Questa certezza non c’è più. Non è la povertà che stringe lo stomaco; è il respiro mozzo sul futuro di ciascuno di noi. Non riusciamo più a tirare nei polmoni tutta l’aria che c’è nella vita.
Quando quei corpi si issano, come cani randagi, con una mela, un pezzo di pane raffermo, un cavolfiore moscio, e ti mostrano il volto, non ci leggi i segni del vagabondaggio. Hanno la faccia sbarbata, la maglia pulita, le unghie curate. Hanno volti lavati col sapone, e hanno dormito nel loro letto.
Sono fuori dalle categorie classiche della povertà, che in fondo ci rassicurano. E’ un tossico, è un alcolista, è un malato mentale. Che belle e utili definizioni. Ci sono servite per contenere la paura, per dirci che ognuno della propria vita fa quello che vuole, e se sei ridotto a scavare nella monnezza è un po’ anche colpa tua.
Ora non è più così.
–
Il volto lavato di sapone della vecchia che si tira su dal cassonetto ti dice che oggi tocca a lei, e domani potrebbe toccare a tua mamma. Questa cosa è insopportabile.
Ogni mattina, quando vedo queste persone, rimango a fissarle attonito e angosciato. Non so cosa fare. Potrei aiutarle. Ma non faccio niente. Mi sembra che niente io possa fare. Le guardo.
–
L’ultima volta che ne ho visto uno ho stretto in tasca sei euro in monete. Li ho contati con le dita, toccandole, senza vederle. Ma non per darglieli. Per sentire se ce li avevo ancora, e poi dirmi cazzo, meno male.
Perchè sotto tutto il buonismo, come la crosta, c’è l’egoismo. Non tocca ancora a me, meno male. Poi ho chiamato mia mamma. Tutto a posto? Tutto a posto. Anche papà sta bene. Ma fino a quando?
E io, fino a quando?
Spero solo che se dovessi finire, un giorno, a corpo mozzo in un cassonetto per cercare cibo, a nessuno salti in mente di fotografarmi.
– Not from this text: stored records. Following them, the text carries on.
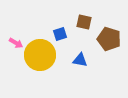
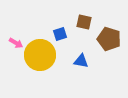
blue triangle: moved 1 px right, 1 px down
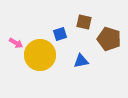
blue triangle: rotated 21 degrees counterclockwise
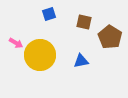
blue square: moved 11 px left, 20 px up
brown pentagon: moved 1 px right, 2 px up; rotated 15 degrees clockwise
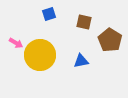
brown pentagon: moved 3 px down
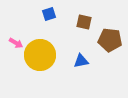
brown pentagon: rotated 25 degrees counterclockwise
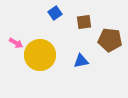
blue square: moved 6 px right, 1 px up; rotated 16 degrees counterclockwise
brown square: rotated 21 degrees counterclockwise
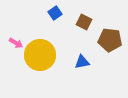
brown square: rotated 35 degrees clockwise
blue triangle: moved 1 px right, 1 px down
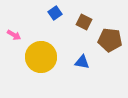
pink arrow: moved 2 px left, 8 px up
yellow circle: moved 1 px right, 2 px down
blue triangle: rotated 21 degrees clockwise
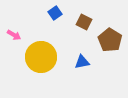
brown pentagon: rotated 25 degrees clockwise
blue triangle: rotated 21 degrees counterclockwise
È questo il mio pensiero laterale, la mia vergogna.
–
E che, magari, invece di restare lì immobile come un coglione a guardarmi, o a pensare meno male che non tocca a me, mi venga a dare una mano, che piegarsi in un cassonetto è dura davvero, soprattutto ad una certa età, quando hai le mani pulite, e il cuore senza rezza.